The requirements for the VM:
- Run all of the challenges, but only when unlocked with the key for that level.
- When initially created, randomly generate the keys for each challenge level.
- Provide an administrative user with full sudo access for troubleshooting.
- Provide a participant user that can only run and unlock challenge levels.
- Lock down access so that the participant user cannot obviously cheat.
An outline for management of permissions in the VM is much as follows:
- The participant logs in as the
ctf
user with very limited permissions. - A series of scripts such as
ctf-run
andctf-unlock
employ limited sudo rights granted to thectf
user in order to run and unlock the challenge applications. - Application code is stored in directories under
/var/ctf
, inaccessible to thectf
user. - Applications run as
root
where it is believed that they cannot be used to break the challenge due to their inherent flaws. This is all the more incentive for people to find other issues. - Those applications that must have their file system privileges restricted, in order to limit their vulnerability to that level only, run under separate users such as
ctf-1
andctf-2
. Each of these users can only access its own application directory.

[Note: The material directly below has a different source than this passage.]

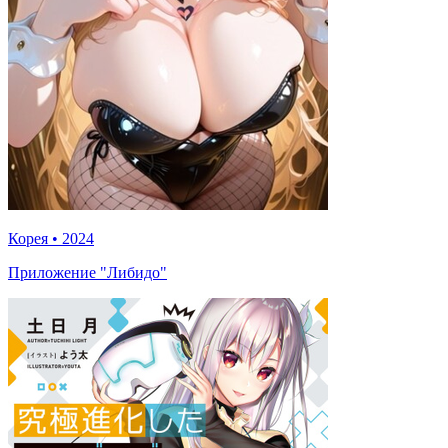
Корея
•
2024
Приложение "Либидо"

When I first set up a CTF VM as a training exercise, the security group at that organization offered a small prize to anyone who could break the intent of the VM - claiming keys without solving the challenge. That was awarded a couple of times. It is very easy to overlook small things, and permissions management in Linux becomes very complex very quickly for anything other than the simplest use cases, especially when sudo is involved.
Another item worth noting is that the published CTF code is actually broken as written in a couple of places. It probably doesn't represent the final version that was used in 2012. Building the VM required a few fixes, and some of the more complex code was tidied up a little in other ways as well. That might be overly generous on my part, given that reading badly written code is an important skill, and one likely to be practiced frequently by anyone who specializes in security fixes. It is, however, hard to let poorly written code go by.
The Stripe CTF 2.0 VM at GitHub
A Veewee Virtualbox VM builder for the Stripe CTF 2.0 is open sourced at GitHub. It should provide a good basis for efforts to build CTF training exercises, and it is certainly possible to swap in different web applications within the overall structure, more suited to the work of a given organization.